:: GOAL OF THE EXERCISE ::
Pull out every line in the data that has the string "Компоненты" in it.

(Stored records)
- - -

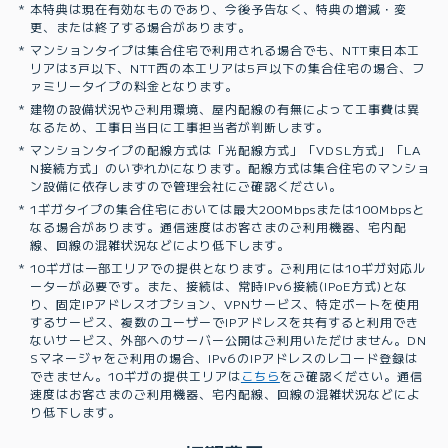
本特典は現在有効なものであり、今後予告なく、特典の増減・変
更、または終了する場合があります。
マンションタイプは集合住宅で利用される場合でも、NTT東日本エ
リアは3戸以下、NTT西の本エリアは5戸以下の集合住宅の場合、フ
ァミリータイプの料金となります。
建物の設備状況やご利用環境、屋内配線の有無によって工事費は異
なるため、工事日当日に工事担当者が判断します。
マンションタイプの配線方式は「光配線方式」「VDSL方式」「LA
N接続方式」のいずれかになります。配線方式は集合住宅のマンショ
ン設備に依存しますので管理会社にご確認ください。
1ギガタイプの集合住宅においては最大200Mbpsまたは100Mbpsと
なる場合があります。通信速度はお客さまのご利用機器、宅内配
線、回線の混雑状況などにより低下します。
10ギガは一部エリアでの提供となります。ご利用には10ギガ対応ル
ーターが必要です。また、接続は、常時IPv6接続(IPoE方式)とな
り、固定IPアドレスオプション、VPNサービス、特定ポートを使用
するサービス、複数のユーザーでIPアドレスを共有すると利用でき
ないサービス、外部へのサーバー公開はご利用いただけません。DN
Sマネージャをご利用の場合、IPv6のIPアドレスのレコード登録は
できません。10ギガの提供エリアは
こちら
をご確認ください。通信
速度はお客さまのご利用機器、宅内配線、回線の混雑状況などによ
り低下します。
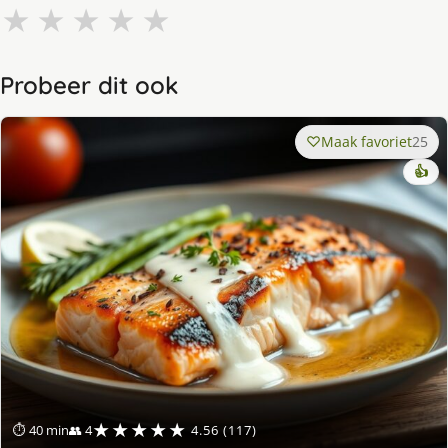
★
★
★
★
★
Probeer dit ook
Maak favoriet
25
👍
★★★★★
⏱ 40 min
👥 4
4.56 (117)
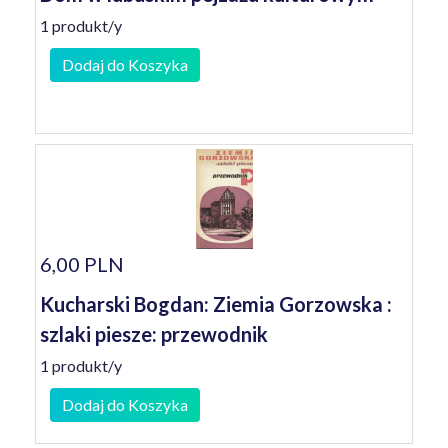
1 produkt/y
Dodaj do Koszyka
6,00 PLN
Kucharski Bogdan: Ziemia Gorzowska :
szlaki piesze: przewodnik
1 produkt/y
Dodaj do Koszyka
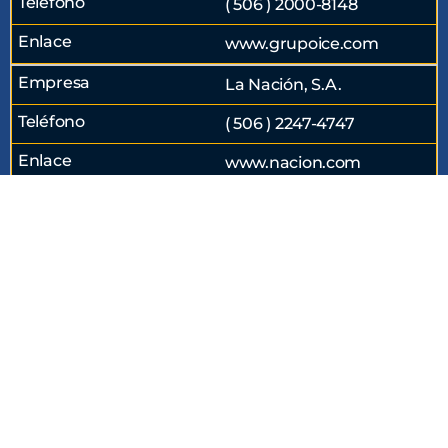
( 506 ) 2000-8148
www.grupoice.com
La Nación, S.A.
( 506 ) 2247-4747
www.nacion.com
Mutual Cartago
( 506 ) 2550-8400
www.mucap.com
Recope
( 506 ) 2284-2700
www.recope.go.cr
Stein Cares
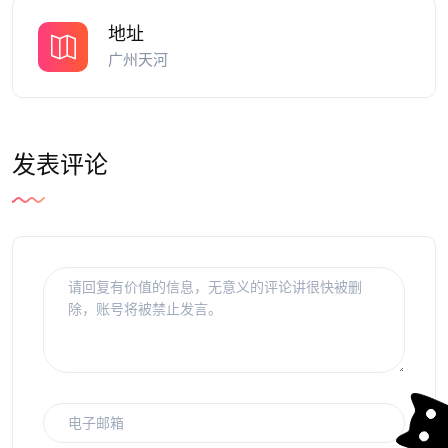
地址
广州天河
发表评论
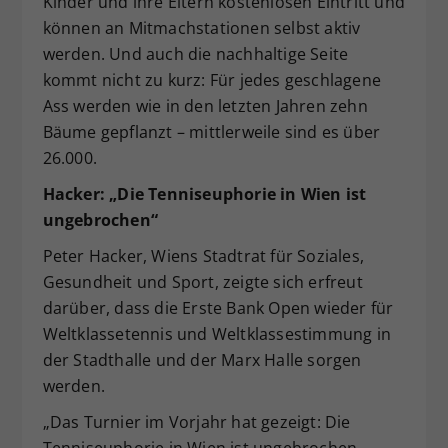
Kinder und ihre Eltern kostenlosen Eintritt und
können an Mitmachstationen selbst aktiv
werden. Und auch die nachhaltige Seite
kommt nicht zu kurz: Für jedes geschlagene
Ass werden wie in den letzten Jahren zehn
Bäume gepflanzt – mittlerweile sind es über
26.000.
Hacker: „Die Tenniseuphorie in Wien ist
ungebrochen“
Peter Hacker, Wiens Stadtrat für Soziales,
Gesundheit und Sport, zeigte sich erfreut
darüber, dass die Erste Bank Open wieder für
Weltklassetennis und Weltklassestimmung in
der Stadthalle und der Marx Halle sorgen
werden.
„Das Turnier im Vorjahr hat gezeigt: Die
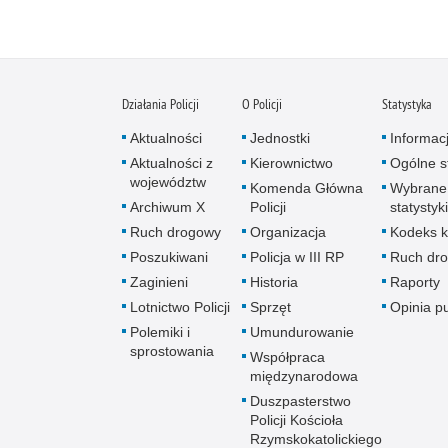
Działania Policji
O Policji
Statystyka
Aktualności
Jednostki
Informac
Aktualności z
Kierownictwo
Ogólne st
województw
Komenda Główna
Wybrane
Archiwum X
Policji
statystyki
Ruch drogowy
Organizacja
Kodeks k
Poszukiwani
Policja w III RP
Ruch dr
Zaginieni
Historia
Raporty
Lotnictwo Policji
Sprzęt
Opinia p
Polemiki i
Umundurowanie
sprostowania
Współpraca
międzynarodowa
Duszpasterstwo
Policji Kościoła
Rzymskokatolickiego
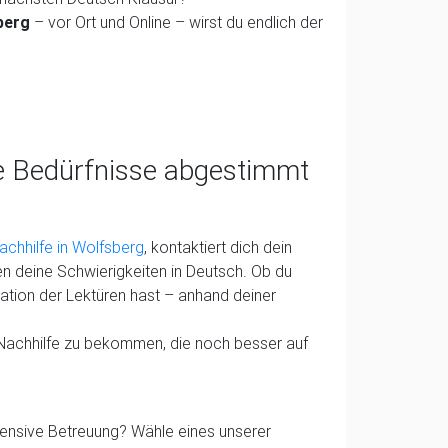
berg
– vor Ort und Online – wirst du endlich der
ne Bedürfnisse abgestimmt
chhilfe in Wolfsberg
, kontaktiert dich dein
n deine Schwierigkeiten in Deutsch. Ob du
ation der Lektüren hast – anhand deiner
Nachhilfe zu bekommen, die noch besser auf
tensive Betreuung? Wähle eines unserer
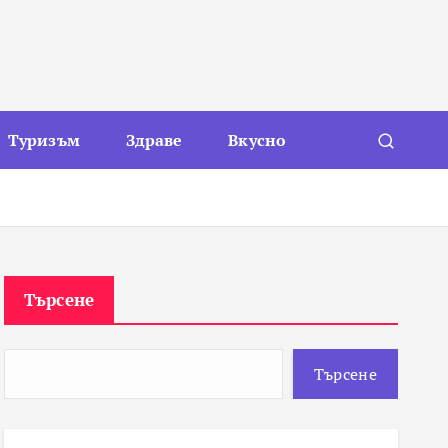
Туризъм
Здраве
Вкусно
Търсене
Търсене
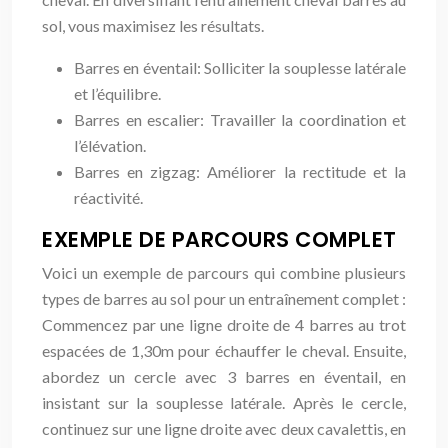
sol, vous maximisez les résultats.
Barres en éventail: Solliciter la souplesse latérale
et l’équilibre.
Barres en escalier: Travailler la coordination et
l’élévation.
Barres en zigzag: Améliorer la rectitude et la
réactivité.
EXEMPLE DE PARCOURS COMPLET
Voici un exemple de parcours qui combine plusieurs
types de barres au sol pour un entraînement complet :
Commencez par une ligne droite de 4 barres au trot
espacées de 1,30m pour échauffer le cheval. Ensuite,
abordez un cercle avec 3 barres en éventail, en
insistant sur la souplesse latérale. Après le cercle,
continuez sur une ligne droite avec deux cavalettis, en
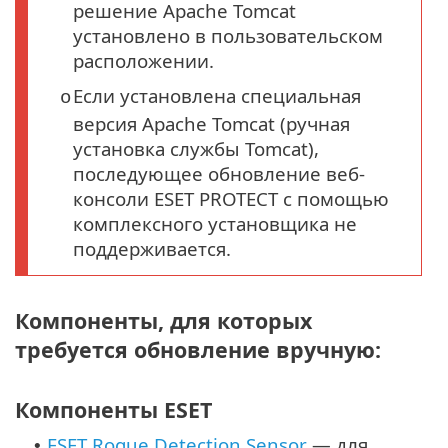
решение Apache Tomcat
установлено в пользовательском
расположении.
Если установлена специальная
o
версия Apache Tomcat (ручная
установка службы Tomcat),
последующее обновление веб-
консоли ESET PROTECT с помощью
комплексного установщика не
поддерживается.
Компоненты, для которых
требуется обновление вручную:
Компоненты ESET
ESET Rogue Detection Sensor
— для
•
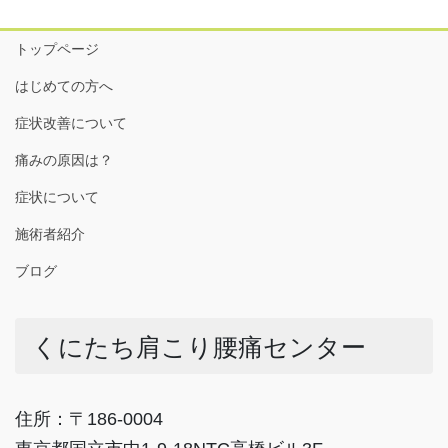
トップページ
はじめての方へ
症状改善について
痛みの原因は？
症状について
施術者紹介
ブログ
くにたち肩こり腰痛センター
住所：〒186-0004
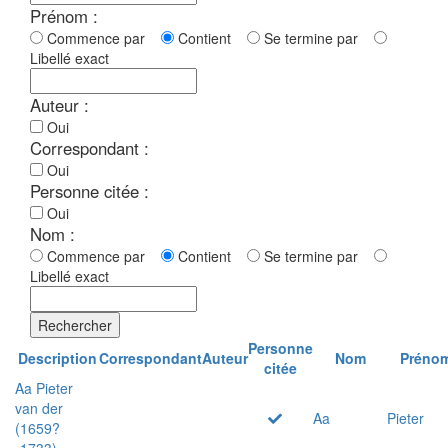
Prénom :
Commence par
Contient
Se termine par
Libellé exact
Auteur :
Oui
Correspondant :
Oui
Personne citée :
Oui
Nom :
Commence par
Contient
Se termine par
Libellé exact
Rechercher
Personne
Description
Correspondant
Auteur
Nom
Préno
citée
Aa Pieter
van der
Aa
Pieter
(1659?
-1733)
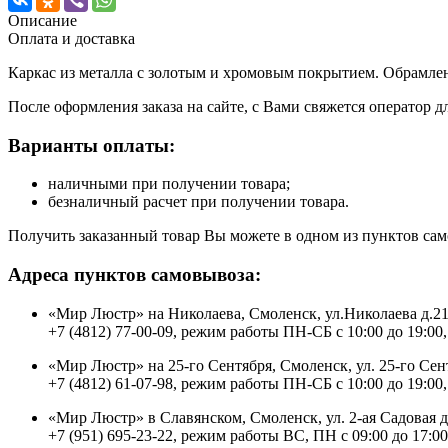
Описание
Оплата и доставка
Каркас из металла с золотым и хромовым покрытием. Обрамлен
После оформления заказа на сайте, с Вами свяжется оператор д
Варианты оплаты:
наличными при получении товара;
безналичный расчет при получении товара.
Получить заказанный товар Вы можете в одном из пунктов сам
Адреса пунктов самовывоза:
«Мир Люстр» на Николаева, Смоленск, ул.Николаева д.2
+7 (4812) 77-00-09, режим работы ПН-СБ с 10:00 до 19:00,
«Мир Люстр» на 25-го Сентября, Смоленск, ул. 25-го Сен
+7 (4812) 61-07-98, режим работы ПН-СБ с 10:00 до 19:00,
«Мир Люстр» в Славянском, Смоленск, ул. 2-ая Садовая 
+7 (951) 695-23-22, режим работы ВС, ПН с 09:00 до 17:00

- - -

:: WRITTEN ANSWER ::
Компоненты, для которых
Компоненты ESET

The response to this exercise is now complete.